To model and compare the habitat suitability of Brown Eared-pheasant in 1995 and 2013, we used a maximum entropy algorithm in MaxEnt ver. 3.4.0[52]. This model has increasingly been used to model species distributions across fragmented landscapes and assess the impacts of habitat fragmentation[53]. In order to evaluate the predictive power of the MaxEnt model, we selected the area under the receiver operating characteristic curve (AUC)[54] to evaluate the predictions using training and test data. Models were considered potentially useful for AUC values above 0.75[55]. To explore the impact of Land Use and Land Cover Change (LUCC) on the distribution of Brown Eared-pheasant, we used the habitat factors and human interference except topographic to construct models. We used the recommended default MaxEnt settings: convergence threshold (10–5), regularization multiplier (1), maximum number of iterations (500), and logistic output with suitability values ranging from 0 to 1[55]. We used cross-validation with five replicates to assess the robustness of SDM[50,54,56], and the set of location records was partitioned as 80% training data and 20% testing data during each replicate. During the modeling process, we used jackknife analyses of the regularized gain with training data to examine the importance of predictors[50].

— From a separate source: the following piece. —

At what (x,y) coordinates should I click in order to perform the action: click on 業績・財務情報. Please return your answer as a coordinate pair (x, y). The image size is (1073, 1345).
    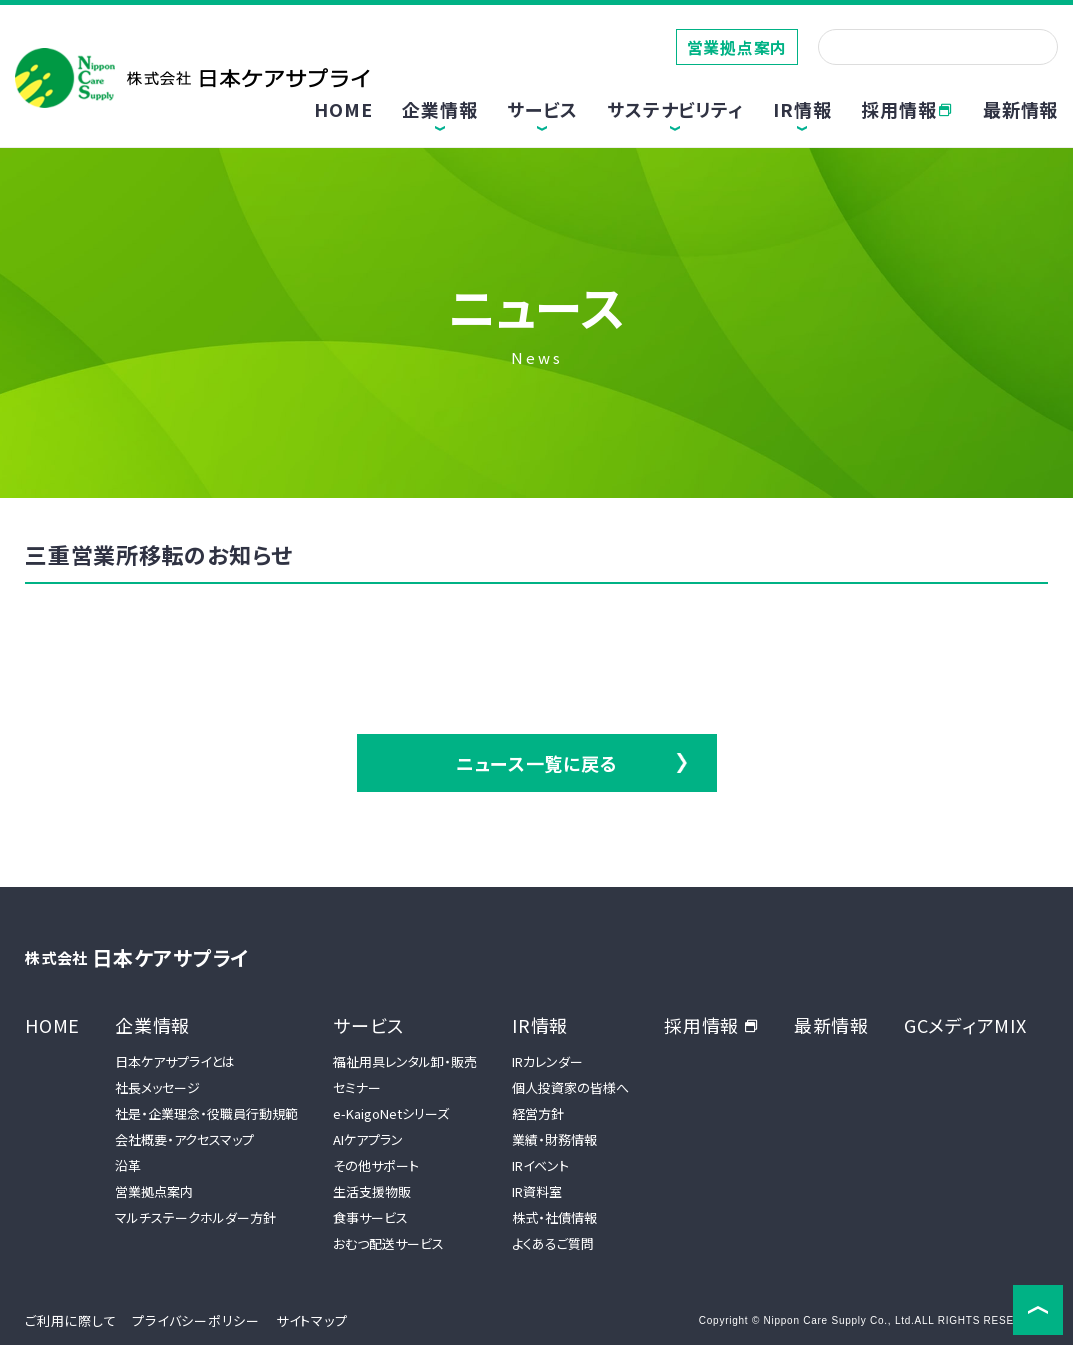
    Looking at the image, I should click on (554, 1139).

Suitable habitat changing and fragmentation assessments

We used a new threshold of the average predicted probability of the model-building data to transform the habitat-suitability results into presence–absence distributions[53,57,58]. We used a geographic approach for protection of biodiversity and employed GAP analysis to measure suitable habitat change[59] in ArcGIS 10.1. Furthermore, we evaluated habitat fragmentation quantitatively and compared it between 1995 and 2013 using a fragmentation analytical model[60]. We assigned each grid of 9 × 9 pixels in which the species was present to one of six categories (Interior, Pf = 1.0; Patch, Pf < 0.4; Transitional Pf = 0.4; Perforated; Edge; and Undetermined)[51]. The amount of suitable habitat (Pf) and its occurrence in adjacent pixels (Pff) were calculated within fixed-sized windows surrounding each pixel[53,60]. We assessed the suitable habitat areas using the ʽInteriorʼ value and assessed habitat fragmentation areas using the ‘Patchʼ, ʽTransitionalʼ and ʽEdgeʼ values in this functional habitat categorization.